**Given entries:**
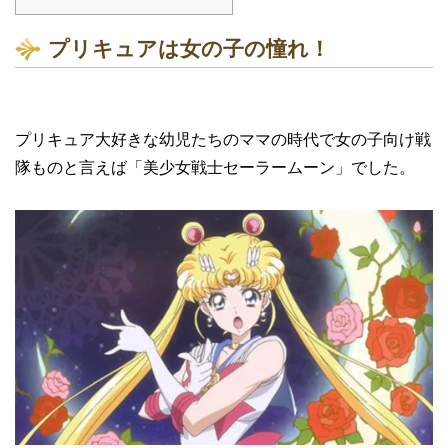
プリキュアは女の子の憧れ！
プリキュア大好きな幼児たちのママの時代で女の子向け戦
隊ものと言えば「美少女戦士セーラームーン」でした。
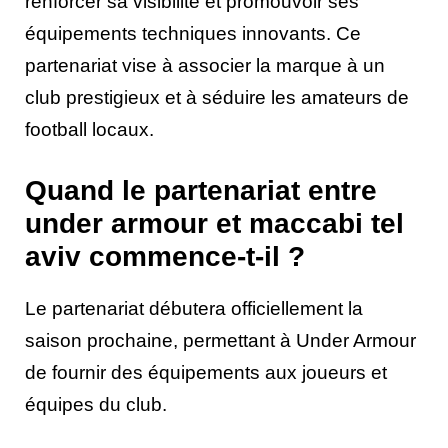
renforcer sa visibilité et promouvoir ses
équipements techniques innovants. Ce
partenariat vise à associer la marque à un
club prestigieux et à séduire les amateurs de
football locaux.
Quand le partenariat entre
under armour et maccabi tel
aviv commence-t-il ?
Le partenariat débutera officiellement la
saison prochaine, permettant à Under Armour
de fournir des équipements aux joueurs et
équipes du club.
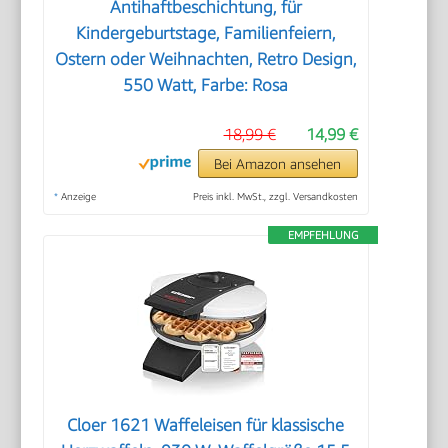
Antihaftbeschichtung, für
Kindergeburtstage, Familienfeiern,
Ostern oder Weihnachten, Retro Design,
550 Watt, Farbe: Rosa
18,99 €
14,99 €
Bei Amazon ansehen
*
Anzeige
Preis inkl. MwSt., zzgl. Versandkosten
EMPFEHLUNG
Cloer 1621 Waffeleisen für klassische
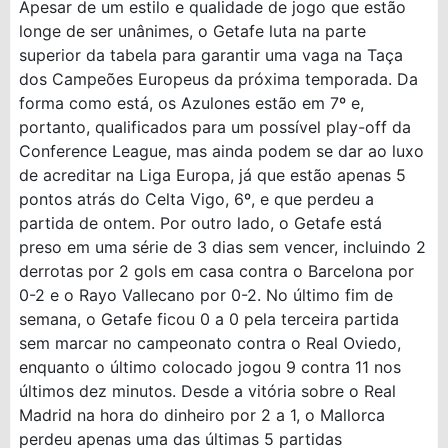
Apesar de um estilo e qualidade de jogo que estão
longe de ser unânimes, o Getafe luta na parte
superior da tabela para garantir uma vaga na Taça
dos Campeões Europeus da próxima temporada. Da
forma como está, os Azulones estão em 7º e,
portanto, qualificados para um possível play-off da
Conference League, mas ainda podem se dar ao luxo
de acreditar na Liga Europa, já que estão apenas 5
pontos atrás do Celta Vigo, 6º, e que perdeu a
partida de ontem. Por outro lado, o Getafe está
preso em uma série de 3 dias sem vencer, incluindo 2
derrotas por 2 gols em casa contra o Barcelona por
0-2 e o Rayo Vallecano por 0-2. No último fim de
semana, o Getafe ficou 0 a 0 pela terceira partida
sem marcar no campeonato contra o Real Oviedo,
enquanto o último colocado jogou 9 contra 11 nos
últimos dez minutos. Desde a vitória sobre o Real
Madrid na hora do dinheiro por 2 a 1, o Mallorca
perdeu apenas uma das últimas 5 partidas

**What needs to be done:** All of the material above is to be retyped verbatim, with its pictures omitted.

**Task solution:**
プリキュアは女の子の憧れ！
プリキュア大好きな幼児たちのママの時代で女の子向け戦
隊ものと言えば「美少女戦士セーラームーン」でした。
renforcer sa visibilité et promouvoir ses
équipements techniques innovants. Ce
partenariat vise à associer la marque à un
club prestigieux et à séduire les amateurs de
football locaux.
Quand le partenariat entre
under armour et maccabi tel
aviv commence-t-il ?
Le partenariat débutera officiellement la
saison prochaine, permettant à Under Armour
de fournir des équipements aux joueurs et
équipes du club.
Antihaftbeschichtung, für
Kindergeburtstage, Familienfeiern,
Ostern oder Weihnachten, Retro Design,
550 Watt, Farbe: Rosa
18,99 €
14,99 €
Bei Amazon ansehen
*
Anzeige
Preis inkl. MwSt., zzgl. Versandkosten
EMPFEHLUNG
Cloer 1621 Waffeleisen für klassische
Apesar de um estilo e qualidade de jogo que estão
longe de ser unânimes, o Getafe luta na parte
superior da tabela para garantir uma vaga na Taça
dos Campeões Europeus da próxima temporada. Da
forma como está, os Azulones estão em 7º e,
portanto, qualificados para um possível play-off da
Conference League, mas ainda podem se dar ao luxo
de acreditar na Liga Europa, já que estão apenas 5
pontos atrás do Celta Vigo, 6º, e que perdeu a
partida de ontem. Por outro lado, o Getafe está
preso em uma série de 3 dias sem vencer, incluindo 2
derrotas por 2 gols em casa contra o Barcelona por
0-2 e o Rayo Vallecano por 0-2. No último fim de
semana, o Getafe ficou 0 a 0 pela terceira partida
sem marcar no campeonato contra o Real Oviedo,
enquanto o último colocado jogou 9 contra 11 nos
últimos dez minutos. Desde a vitória sobre o Real
Madrid na hora do dinheiro por 2 a 1, o Mallorca
perdeu apenas uma das últimas 5 partidas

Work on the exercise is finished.